Each of the above steps is a content that can be automatically performed by mechanical equipment without human intervention. Therefore, according to the manufacturing method including the above steps, the analyte analysis chip according to the present invention is provided. Can be manufactured very efficiently.
The analyte analysis chip according to the present invention will be described in more detail below based on examples.

After printing a predetermined printed pattern on the treated surface of a 188 μm thick PET resin film (S10 single-sided product manufactured by Toray Industries Inc.) by gravure printing, an EVA resin hot melt adhesive (DX-11C manufactured by DIC) is further added. 25 g / m ^{2 was} applied and slit to a width of 115 mm to obtain an E member.

A hot melt adhesive (DX-11C manufactured by DIC) is applied to the treated surface of a 188 μm thick PET resin film (S10 single-side processed product manufactured by Toray Industries, Inc.), and an adhesive for dry lamination (manufactured by Toyo Morton Co., Ltd.) is applied to the opposite surface.
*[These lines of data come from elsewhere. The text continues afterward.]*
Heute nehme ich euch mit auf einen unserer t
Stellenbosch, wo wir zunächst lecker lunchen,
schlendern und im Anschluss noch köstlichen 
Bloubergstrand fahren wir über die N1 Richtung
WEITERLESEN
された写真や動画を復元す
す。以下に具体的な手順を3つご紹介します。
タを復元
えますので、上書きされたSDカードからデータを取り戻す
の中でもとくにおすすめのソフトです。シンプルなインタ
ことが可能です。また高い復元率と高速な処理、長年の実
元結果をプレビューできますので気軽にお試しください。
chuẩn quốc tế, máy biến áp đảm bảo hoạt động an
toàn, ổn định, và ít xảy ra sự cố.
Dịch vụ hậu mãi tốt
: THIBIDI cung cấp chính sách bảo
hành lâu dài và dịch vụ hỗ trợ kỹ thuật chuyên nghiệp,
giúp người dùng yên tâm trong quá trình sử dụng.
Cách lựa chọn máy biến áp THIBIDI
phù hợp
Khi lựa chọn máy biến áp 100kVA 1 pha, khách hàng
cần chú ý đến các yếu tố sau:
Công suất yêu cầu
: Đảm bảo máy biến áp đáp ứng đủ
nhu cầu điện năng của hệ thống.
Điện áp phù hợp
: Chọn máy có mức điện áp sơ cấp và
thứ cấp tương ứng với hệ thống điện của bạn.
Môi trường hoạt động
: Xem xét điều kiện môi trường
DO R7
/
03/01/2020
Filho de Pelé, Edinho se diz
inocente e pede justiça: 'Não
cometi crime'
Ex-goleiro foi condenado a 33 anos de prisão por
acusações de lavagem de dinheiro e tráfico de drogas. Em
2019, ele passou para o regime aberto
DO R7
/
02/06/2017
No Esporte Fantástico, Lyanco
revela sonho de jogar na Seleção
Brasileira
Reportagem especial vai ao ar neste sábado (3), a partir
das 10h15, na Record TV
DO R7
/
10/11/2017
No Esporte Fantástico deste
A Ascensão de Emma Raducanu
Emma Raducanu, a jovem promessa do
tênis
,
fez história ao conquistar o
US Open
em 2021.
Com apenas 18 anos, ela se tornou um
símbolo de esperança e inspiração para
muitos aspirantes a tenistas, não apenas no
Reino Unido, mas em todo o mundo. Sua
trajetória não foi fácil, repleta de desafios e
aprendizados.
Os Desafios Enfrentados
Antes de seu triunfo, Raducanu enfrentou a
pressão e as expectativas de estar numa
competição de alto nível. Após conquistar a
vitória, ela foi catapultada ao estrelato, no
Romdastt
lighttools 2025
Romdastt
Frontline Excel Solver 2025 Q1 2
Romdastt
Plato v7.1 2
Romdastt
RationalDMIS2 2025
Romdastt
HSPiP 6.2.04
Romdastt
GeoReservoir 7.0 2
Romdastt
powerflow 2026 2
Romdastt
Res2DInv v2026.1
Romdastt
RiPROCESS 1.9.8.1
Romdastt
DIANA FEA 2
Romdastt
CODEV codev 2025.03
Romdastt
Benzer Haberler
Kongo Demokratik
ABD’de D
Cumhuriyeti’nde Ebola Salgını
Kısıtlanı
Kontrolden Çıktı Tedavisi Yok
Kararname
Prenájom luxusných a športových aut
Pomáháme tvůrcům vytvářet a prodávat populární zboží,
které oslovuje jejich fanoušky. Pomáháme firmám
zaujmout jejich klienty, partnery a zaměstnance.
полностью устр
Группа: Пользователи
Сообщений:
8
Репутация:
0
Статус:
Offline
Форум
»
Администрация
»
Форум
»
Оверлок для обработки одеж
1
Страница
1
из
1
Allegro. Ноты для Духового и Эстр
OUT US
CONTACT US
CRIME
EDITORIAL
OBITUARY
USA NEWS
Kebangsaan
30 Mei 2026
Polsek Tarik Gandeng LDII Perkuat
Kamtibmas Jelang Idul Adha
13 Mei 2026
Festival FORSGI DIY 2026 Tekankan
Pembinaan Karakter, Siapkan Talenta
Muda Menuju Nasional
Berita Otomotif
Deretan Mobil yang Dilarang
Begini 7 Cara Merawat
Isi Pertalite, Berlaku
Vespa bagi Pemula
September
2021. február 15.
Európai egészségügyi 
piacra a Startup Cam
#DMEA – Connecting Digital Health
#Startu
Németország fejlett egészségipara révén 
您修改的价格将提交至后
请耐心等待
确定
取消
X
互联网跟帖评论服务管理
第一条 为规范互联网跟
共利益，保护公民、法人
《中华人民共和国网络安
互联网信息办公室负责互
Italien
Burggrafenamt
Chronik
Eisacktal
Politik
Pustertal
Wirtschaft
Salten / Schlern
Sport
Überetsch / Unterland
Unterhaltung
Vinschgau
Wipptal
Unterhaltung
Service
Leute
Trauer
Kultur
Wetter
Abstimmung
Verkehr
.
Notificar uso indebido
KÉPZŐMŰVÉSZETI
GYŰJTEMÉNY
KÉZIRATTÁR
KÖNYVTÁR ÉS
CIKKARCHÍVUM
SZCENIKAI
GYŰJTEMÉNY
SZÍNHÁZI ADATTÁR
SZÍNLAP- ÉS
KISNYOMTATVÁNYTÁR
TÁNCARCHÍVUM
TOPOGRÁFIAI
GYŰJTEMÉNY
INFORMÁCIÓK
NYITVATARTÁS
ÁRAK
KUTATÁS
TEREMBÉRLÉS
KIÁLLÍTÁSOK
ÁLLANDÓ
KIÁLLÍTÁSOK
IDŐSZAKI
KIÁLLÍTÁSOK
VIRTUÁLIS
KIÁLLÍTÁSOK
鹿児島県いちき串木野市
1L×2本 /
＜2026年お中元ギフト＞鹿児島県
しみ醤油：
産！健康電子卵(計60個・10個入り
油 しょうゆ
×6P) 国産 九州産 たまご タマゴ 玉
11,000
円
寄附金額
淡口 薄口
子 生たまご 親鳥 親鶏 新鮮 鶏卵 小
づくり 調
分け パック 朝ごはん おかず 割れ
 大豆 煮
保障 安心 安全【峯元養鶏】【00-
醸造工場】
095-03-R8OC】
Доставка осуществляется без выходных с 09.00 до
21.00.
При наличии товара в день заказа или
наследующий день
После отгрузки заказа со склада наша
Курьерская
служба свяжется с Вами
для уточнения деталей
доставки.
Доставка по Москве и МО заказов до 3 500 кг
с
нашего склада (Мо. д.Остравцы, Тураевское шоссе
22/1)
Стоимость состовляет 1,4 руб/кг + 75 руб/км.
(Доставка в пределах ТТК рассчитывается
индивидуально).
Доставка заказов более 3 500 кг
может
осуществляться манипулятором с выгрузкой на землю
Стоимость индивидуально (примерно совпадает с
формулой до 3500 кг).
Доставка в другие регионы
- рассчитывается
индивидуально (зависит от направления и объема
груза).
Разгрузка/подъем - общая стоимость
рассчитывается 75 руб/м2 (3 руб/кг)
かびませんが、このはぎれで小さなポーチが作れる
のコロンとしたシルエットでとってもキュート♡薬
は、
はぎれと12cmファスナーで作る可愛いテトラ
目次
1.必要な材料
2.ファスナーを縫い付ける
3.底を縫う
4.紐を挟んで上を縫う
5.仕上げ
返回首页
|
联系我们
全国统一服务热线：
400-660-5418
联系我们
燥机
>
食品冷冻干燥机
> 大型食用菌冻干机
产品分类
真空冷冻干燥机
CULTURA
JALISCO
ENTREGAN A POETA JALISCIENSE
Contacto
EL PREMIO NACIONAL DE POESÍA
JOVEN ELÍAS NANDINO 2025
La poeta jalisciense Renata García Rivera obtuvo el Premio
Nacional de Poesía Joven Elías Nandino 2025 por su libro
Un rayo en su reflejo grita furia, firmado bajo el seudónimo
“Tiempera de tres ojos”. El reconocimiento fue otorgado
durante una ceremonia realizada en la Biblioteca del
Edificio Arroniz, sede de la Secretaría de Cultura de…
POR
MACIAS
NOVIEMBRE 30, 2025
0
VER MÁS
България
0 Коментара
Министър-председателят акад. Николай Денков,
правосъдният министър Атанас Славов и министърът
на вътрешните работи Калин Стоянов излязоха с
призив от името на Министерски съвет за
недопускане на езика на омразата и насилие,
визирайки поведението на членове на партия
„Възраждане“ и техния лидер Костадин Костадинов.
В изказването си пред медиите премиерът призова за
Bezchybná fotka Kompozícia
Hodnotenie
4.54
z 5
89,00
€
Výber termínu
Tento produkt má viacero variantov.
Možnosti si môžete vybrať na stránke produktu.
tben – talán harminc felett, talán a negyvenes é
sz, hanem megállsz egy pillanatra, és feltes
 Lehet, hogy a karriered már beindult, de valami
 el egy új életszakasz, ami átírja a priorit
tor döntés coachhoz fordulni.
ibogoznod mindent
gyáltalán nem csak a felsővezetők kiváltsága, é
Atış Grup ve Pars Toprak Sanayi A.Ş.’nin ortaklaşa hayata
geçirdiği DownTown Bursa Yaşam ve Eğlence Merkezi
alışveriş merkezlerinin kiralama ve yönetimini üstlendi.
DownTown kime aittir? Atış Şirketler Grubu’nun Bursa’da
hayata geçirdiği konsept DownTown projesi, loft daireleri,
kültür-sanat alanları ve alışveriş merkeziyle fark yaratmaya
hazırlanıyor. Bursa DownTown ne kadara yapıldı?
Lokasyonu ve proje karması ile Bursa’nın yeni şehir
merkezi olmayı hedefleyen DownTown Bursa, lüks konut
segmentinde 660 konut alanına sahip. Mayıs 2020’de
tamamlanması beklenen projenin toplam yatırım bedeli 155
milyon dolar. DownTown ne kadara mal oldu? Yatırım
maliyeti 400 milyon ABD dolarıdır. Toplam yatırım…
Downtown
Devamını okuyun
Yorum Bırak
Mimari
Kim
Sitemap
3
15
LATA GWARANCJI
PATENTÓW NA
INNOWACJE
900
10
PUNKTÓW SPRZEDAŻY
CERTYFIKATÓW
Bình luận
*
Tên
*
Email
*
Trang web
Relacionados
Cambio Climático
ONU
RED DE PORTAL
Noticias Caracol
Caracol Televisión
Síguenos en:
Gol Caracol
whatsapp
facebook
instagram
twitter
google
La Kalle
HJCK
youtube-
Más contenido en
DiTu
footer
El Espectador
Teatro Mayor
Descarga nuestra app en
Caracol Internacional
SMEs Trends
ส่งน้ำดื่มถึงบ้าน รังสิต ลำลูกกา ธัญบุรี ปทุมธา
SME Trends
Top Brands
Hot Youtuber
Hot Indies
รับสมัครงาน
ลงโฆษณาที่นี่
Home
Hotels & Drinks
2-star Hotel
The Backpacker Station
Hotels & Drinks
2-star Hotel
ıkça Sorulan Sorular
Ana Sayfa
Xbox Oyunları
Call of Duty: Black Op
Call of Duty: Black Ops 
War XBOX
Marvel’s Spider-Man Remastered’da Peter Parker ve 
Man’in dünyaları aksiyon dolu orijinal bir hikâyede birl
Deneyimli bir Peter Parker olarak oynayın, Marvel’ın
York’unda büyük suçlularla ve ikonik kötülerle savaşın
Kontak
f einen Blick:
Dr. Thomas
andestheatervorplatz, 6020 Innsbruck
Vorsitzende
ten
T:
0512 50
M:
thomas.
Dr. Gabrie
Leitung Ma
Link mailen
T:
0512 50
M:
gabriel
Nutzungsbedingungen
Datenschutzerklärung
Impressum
Urethane adhesive TM242A / B) was applied at 4 g / m ² and bonded to a 100 μm-thick PET resin film (S10 manufactured by Toray Industries, Inc.) subjected to hydrophilic treatment. This was aged in an atmosphere of 40 ° C. for 2 days and then slit to a width of 115 mm to obtain a CD member.

  A water-repellent varnish (PANNECO medium, manufactured by Toyo Ink Manufacturing Co., Ltd.) is printed on one side of a 100 μm-thick PET resin film (S10, manufactured by Toray Industries, Inc.) that has been subjected to a hydrophilic treatment, and is slit in a 115 mm width by a gravure printing method. A member was obtained.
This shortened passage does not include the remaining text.